1 is a schematic diagram illustrating a schematic configuration of a vehicle drive device and a vehicle drive control device according to an embodiment of the present invention. It is a block diagram which shows the structure of the vehicle drive control apparatus which concerns on embodiment of this invention. It is a figure explaining the process of the vehicle drive control apparatus which concerns on embodiment of this invention. It is a figure explaining the process of the vehicle drive control apparatus which concerns on embodiment of this invention. It is a figure explaining the process of the drive control apparatus for vehicles which concerns on other embodiment of this invention. It is a figure explaining the process of the drive control apparatus for vehicles which concerns on other embodiment of this invention.

[First embodiment]
An embodiment of a vehicle drive control device 30 according to the present invention will be described with reference to the drawings. FIG. 1 is a schematic diagram showing a schematic configuration of a vehicle drive device 1 and a vehicle drive control device 30 according to the present embodiment. As shown in this figure, the vehicle drive device 1 according to this embodiment includes a rotating electrical machine MG as a driving force source and a battery BT that stores electric power to be supplied to the rotating electrical machine MG, and drives the rotating electrical machine MG. The force is transmitted to the wheels W via a power transmission mechanism. Moreover, the vehicle drive device 1 includes an inverter IN for driving the rotating electrical machine MG. Battery BT is the “power storage device” in the present application.

  The electric vehicle using the rotating electrical machine MG as a driving force source includes a vehicle drive control device 30 that controls the vehicle drive device 1. As shown in FIGS. 1 and 2, the vehicle drive control device 30 detects the charge state detection unit 51 that detects the charge state SOC of the battery BT, and the accelerator opening degree Acc that represents the operation amount of the accelerator pedal AP. Based on the accelerator opening detector 52, the accelerator opening Acc, and the state of charge SOC, the output torque command value To output to the rotating electrical machine MG within the range of the maximum torque Tmax set for the rotating electrical machine MG is obtained. A torque command determination unit 53 for determining, and an inverter control unit 50 for driving and controlling the inverter IN in order to cause the rotating electrical machine MG to output the torque of the output torque command value To.

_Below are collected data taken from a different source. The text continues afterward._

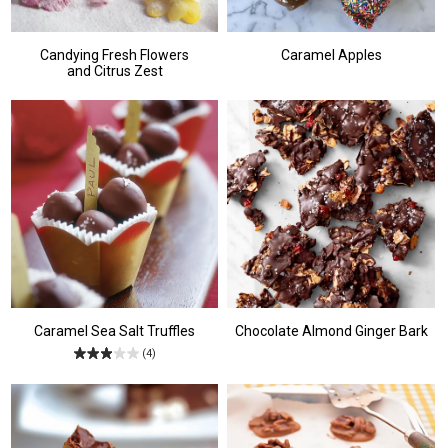
Candying Fresh Flowers
Caramel Apples
and Citrus Zest
Caramel Sea Salt Truffles
Chocolate Almond Ginger Bark
(4)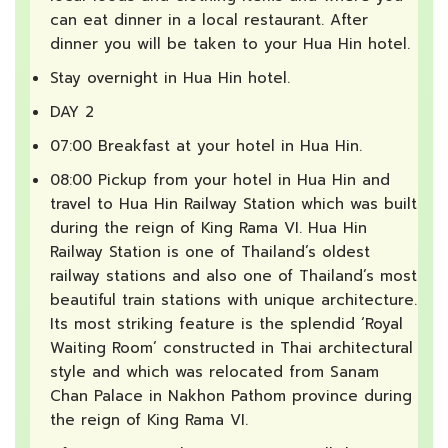
can eat dinner in a local restaurant. After
dinner you will be taken to your Hua Hin hotel.
Stay overnight in Hua Hin hotel.
DAY 2
07:00 Breakfast at your hotel in Hua Hin.
08:00 Pickup from your hotel in Hua Hin and
travel to Hua Hin Railway Station which was built
during the reign of King Rama VI. Hua Hin
Railway Station is one of Thailand’s oldest
railway stations and also one of Thailand’s most
beautiful train stations with unique architecture.
Its most striking feature is the splendid ‘Royal
Waiting Room’ constructed in Thai architectural
style and which was relocated from Sanam
Chan Palace in Nakhon Pathom province during
the reign of King Rama VI.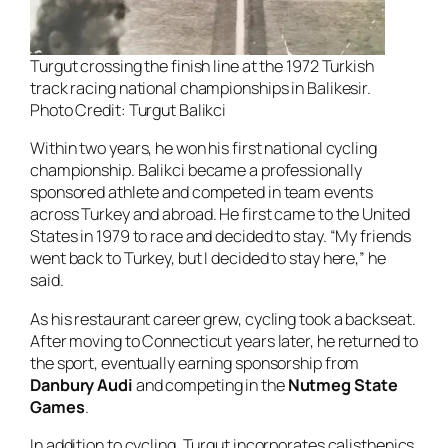
Turgut crossing the finish line at the 1972 Turkish
track racing national championships in Balikesir.
Photo Credit: Turgut Balikci
Within two years, he won his first national cycling
championship. Balikci became a professionally
sponsored athlete and competed in team events
across Turkey and abroad. He first came to the United
States in 1979 to race and decided to stay. “My friends
went back to Turkey, but I decided to stay here,” he
said.
As his restaurant career grew, cycling took a backseat.
After moving to Connecticut years later, he returned to
the sport, eventually earning sponsorship from
Danbury Audi
and competing in the
Nutmeg State
Games
.
In addition to cycling, Turgut incorporates calisthenics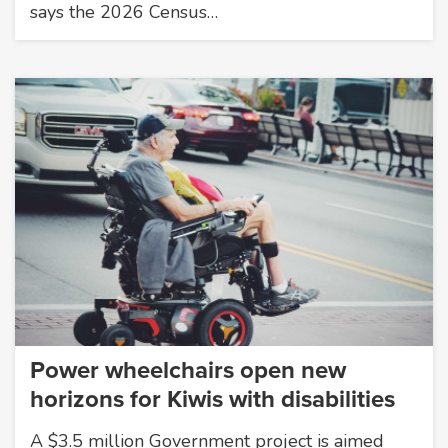
says the 2026 Census…
Power wheelchairs open new
horizons for Kiwis with disabilities
A $3.5 million Government project is aimed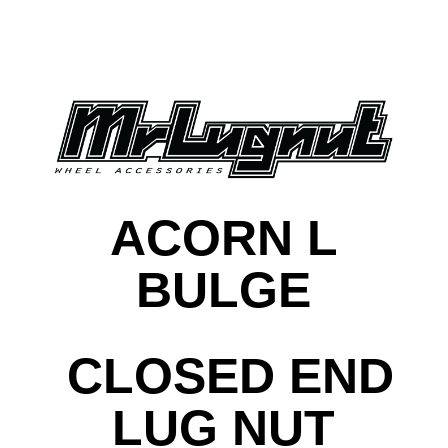
ACORN L
BULGE
CLOSED END
LUG NUT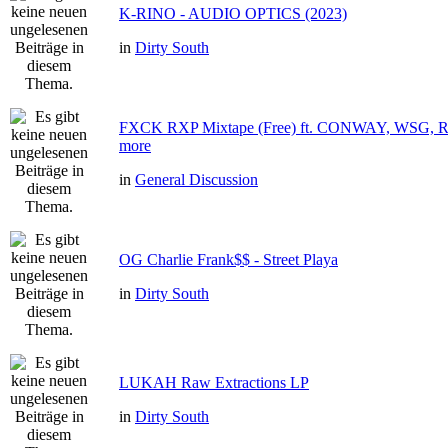
K-RINO - AUDIO OPTICS (2023)
in
Dirty South
FXCK RXP Mixtape (Free) ft. CONWAY, WSG
more
in
General Discussion
OG Charlie Frank$$ - Street Playa
in
Dirty South
LUKAH Raw Extractions LP
in
Dirty South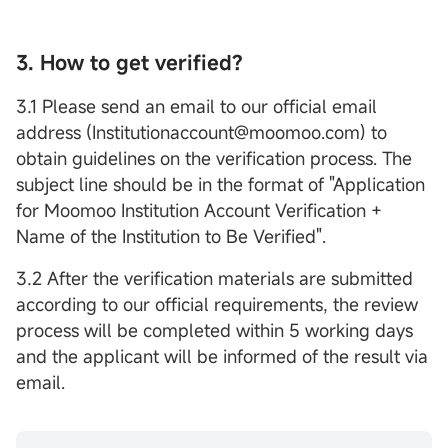
3. How to get verified?
3.1 Please send an email to our official email
address (Institutionaccount@moomoo.com) to
obtain guidelines on the verification process. The
subject line should be in the format of "Application
for Moomoo Institution Account Verification +
Name of the Institution to Be Verified".
3.2 After the verification materials are submitted
according to our official requirements, the review
process will be completed within 5 working days
and the applicant will be informed of the result via
email.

In such a configuration, when the accelerator opening degree Acc is in the first region Y1 that is greater than or equal to zero and less than the predetermined first upper limit value X1, the torque command determination unit 53 determines the accelerator opening degree regardless of the state of charge SOC. The output torque command value To is determined so that the ratio of the output torque to the maximum torque Tmax increases as Acc increases, and the accelerator opening Acc is greater than the first upper limit value X1 and less than the predetermined second upper limit value X2. In the region Y2, the ratio of the output torque to the maximum torque Tmax increases as the accelerator opening Acc increases, and the ratio of the output torque to the maximum torque Tmax decreases as the state of charge SOC decreases. This is characterized in that the torque command value To is determined.
Hereinafter, the vehicle drive device 1 and the vehicle drive control device 30 according to the present embodiment will be described in detail.

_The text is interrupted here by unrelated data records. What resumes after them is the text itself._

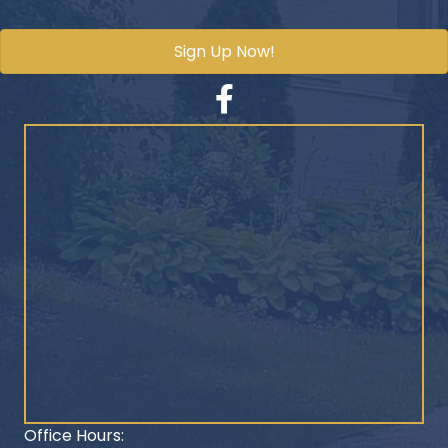
Sign Up Now!
Facebook
Office Hours: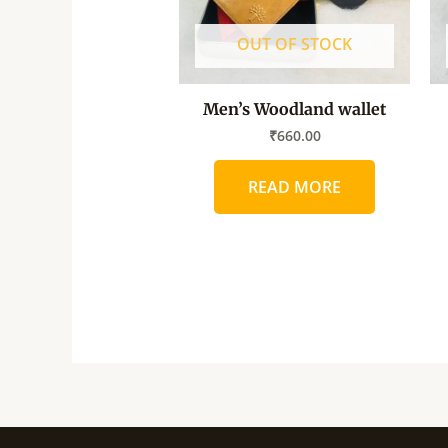
OUT OF STOCK
Men’s Woodland wallet
₹
660.00
READ MORE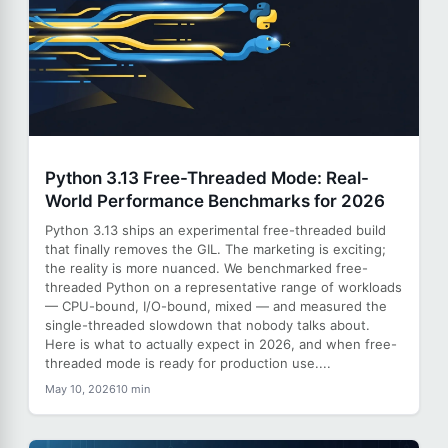
Python 3.13 Free-Threaded Mode: Real-
World Performance Benchmarks for 2026
Python 3.13 ships an experimental free-threaded build
that finally removes the GIL. The marketing is exciting;
the reality is more nuanced. We benchmarked free-
threaded Python on a representative range of workloads
— CPU-bound, I/O-bound, mixed — and measured the
single-threaded slowdown that nobody talks about.
Here is what to actually expect in 2026, and when free-
threaded mode is ready for production use....
May 10, 2026
10 min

1. Configuration of Vehicle Drive Device 1 First, the configuration of the vehicle drive device 1 for an electric vehicle according to the present embodiment will be described.
The rotating electrical machine MG includes a stator St that is fixed to a non-rotating member, and a rotor Ro that includes a rotating shaft that is rotatably supported on the radially inner side of the stator St. The rotating shaft of the rotor Ro of the rotating electrical machine MG is drivingly connected so as to rotate integrally with the output shaft O. The rotating electrical machine MG is electrically connected to a battery BT serving as a power storage device via an inverter IN that performs DC / AC conversion. The rotating electrical machine MG can perform a function as a motor (electric motor) that generates power upon receiving power supply and a function as a generator (generator) that generates power upon receiving power supply. It is possible. That is, the rotating electrical machine MG receives power supplied from the battery BT via the inverter IN and powers or stores the electric power generated by the rotational driving force transmitted from the wheels W in the battery BT via the inverter IN ( Charge). Note that the battery BT is an example of a power storage device, and another power storage device such as a capacitor may be used, or a plurality of types of power storage devices may be used in combination.

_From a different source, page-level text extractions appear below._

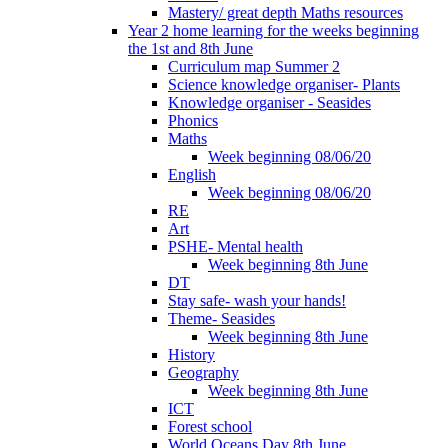
Mastery/ great depth Maths resources
Year 2 home learning for the weeks beginning
the 1st and 8th June
Curriculum map Summer 2
Science knowledge organiser- Plants
Knowledge organiser - Seasides
Phonics
Maths
Week beginning 08/06/20
English
Week beginning 08/06/20
RE
Art
PSHE- Mental health
Week beginning 8th June
DT
Stay safe- wash your hands!
Theme- Seasides
Week beginning 8th June
History
Geography
Week beginning 8th June
ICT
Forest school
World Oceans Day 8th June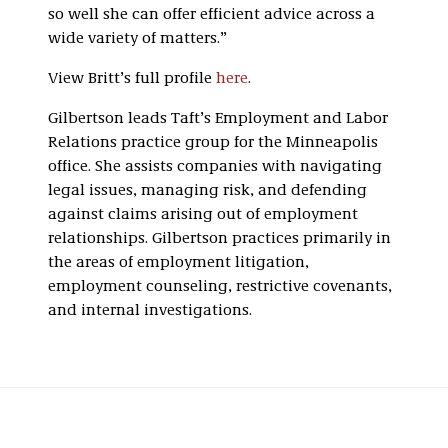
so well she can offer efficient advice across a
wide variety of matters.”
View Britt’s full profile
here
.
Gilbertson leads Taft’s Employment and Labor
Relations practice group for the Minneapolis
office. She assists companies with navigating
legal issues, managing risk, and defending
against claims arising out of employment
relationships. Gilbertson practices primarily in
the areas of employment litigation,
employment counseling, restrictive covenants,
and internal investigations.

  The inverter IN converts a DC power of the battery BT into an AC power to drive the rotating electrical machine MG, or a plurality of switching units for converting the AC power generated by the rotating electrical machine MG into a DC power and charging the battery BT. It has an element.

  Torque transmitted from the rotating electrical machine MG to the output shaft O is distributed and transmitted to the left and right axles AX via the output differential gear device DF, and is transmitted to the wheels W that are drivingly connected to the respective axles AX. . On the power transmission path from the rotating electrical machine MG to the wheels W, a drive mechanism that can change the gear ratio, a reduction gear, and a drive coupling mechanism such as a clutch may be provided.

2. Configuration of Vehicle Drive Control Device 30 Next, the configuration of the vehicle drive control device 30 that controls the rotating electrical machine MG will be described.
The vehicle drive control device 30 includes an arithmetic processing device such as a CPU as a core member, and a RAM (random access memory) configured to be able to read and write data from the arithmetic processing device, and an arithmetic processing device. And a storage device such as a ROM (Read Only Memory) configured to be able to read data from. Then, the vehicle drive control device 30 as shown in FIG. 2 is realized by software (program) stored in the ROM or the like of the vehicle drive control device 30 and / or hardware such as a separately provided arithmetic circuit. Functional units 50 to 54 and the like are configured.

  The vehicle drive device 1 includes sensors Se <b> 1 to Se <b> 5, and electric signals output from the sensors are input to the vehicle drive control device 30. The vehicle drive control device 30 calculates detection information of each sensor based on the input electric signal.

The battery charge state detection sensor Se1 is a sensor for detecting the charge state SOC of the battery BT. In the present embodiment, the battery charge state detection sensor Se1 includes a voltage sensor for detecting battery voltage, a current sensor for detecting battery input / output current, a temperature sensor for detecting battery temperature, and the like. ing.
The accelerator opening detection sensor Se2 is a sensor for detecting an accelerator opening Acc that represents the amount of operation of the accelerator pedal AP operated by the driver.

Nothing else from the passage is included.